In voting to appeal Judge Simon’s ruling — Mayor Charlie Hales and the City Council are more or less telling the community, “We’ve got this.”
The agreement between the DOJ, advocates and the city requires that the Portland Police Bureau change its policies around training, crisis intervention, officer accountability, community engagement and oversight, to name a few. The agreement also recommends creating a mental health center for people experiencing crisis.
We commend the city and police who have already begun to implement many of these requirements. In some cases, it has resulted in programs that we support, such as the walking beat patrols in downtown Portland and along Hawthorne Boulevard.
But we must not collectively forget why the settlement was needed in the first place: a pattern and practice of excessive force against people experiencing mental health problems, followed by the requisite lip service from City Hall.

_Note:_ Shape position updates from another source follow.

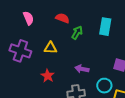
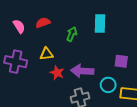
red semicircle: (62, 18) -> (43, 23), moved, turned -32
purple arrow: (82, 69) -> (82, 71), size x1.5
red star: (48, 76) -> (57, 73), moved

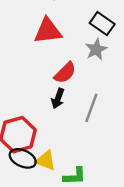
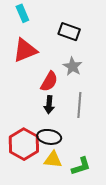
gray star: (96, 49) -> (72, 66), moved
black ellipse: (23, 158) -> (49, 137), moved

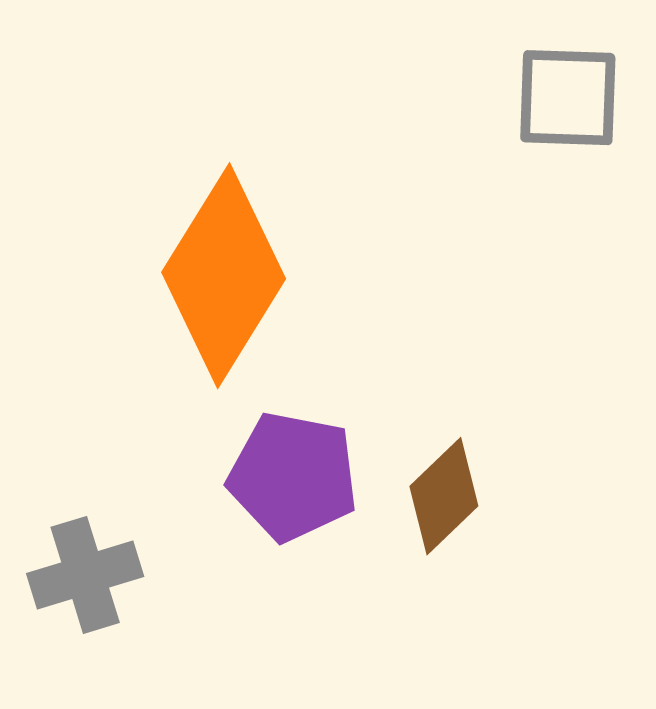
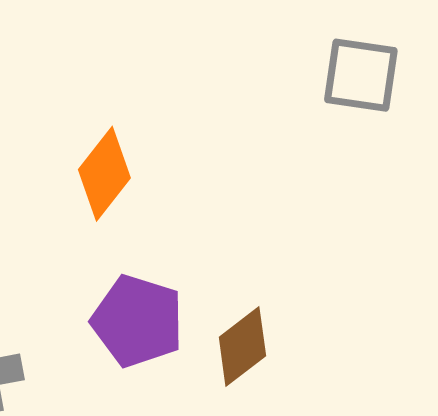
orange diamond: (224, 276) -> (104, 174), size x0.6

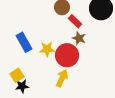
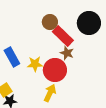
red rectangle: (75, 21) -> (63, 36), size x1.5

The reality is that the police reform the community seeks will actually never materialize without the DOJ and the courts mandating the city to do so, and providing the court the power to enforce those change is part and parcel with change itself.
When James Chasse, an unarmed mentally ill man was beaten to death at the hands of the Portland Police, then-Mayor Tom Potter called for reforms. It was then-Mayor Sam Adams’ turn at the helm. Now Mayor Charlie Hales says he’s the man. The reality is the police union is stronger than any one mayor or elected official in the city.

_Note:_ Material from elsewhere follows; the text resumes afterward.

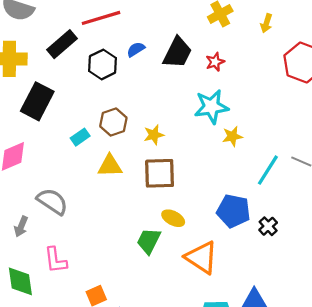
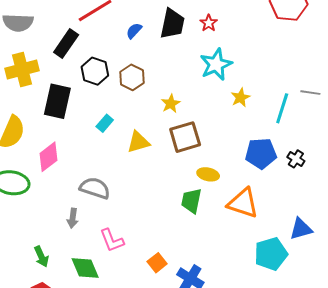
black hexagon: (102, 64) -> (95, 71), moved
brown hexagon: (113, 122) -> (132, 77), moved
yellow star: (232, 136) -> (240, 98), moved

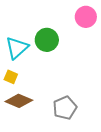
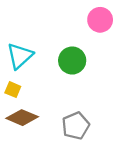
green circle: (47, 40) -> (72, 61), moved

More so, Mayor Charlie Hales and City Council should simply pay Multnomah County outright for a mental health crisis center. The city can’t yell fire for transportation costs and then balk at the idea of creating revenue for a mental health center. There’s really no excuse.
If city officials were serious about making sure the reforms outlined in the settlement are cemented into city policy, they must own up to where they have failed in the past and swallow the pill of additional oversight.
Without a third-party watchdog we fear we’re simply just moving policy to policy, chief to chief and mayor to mayor.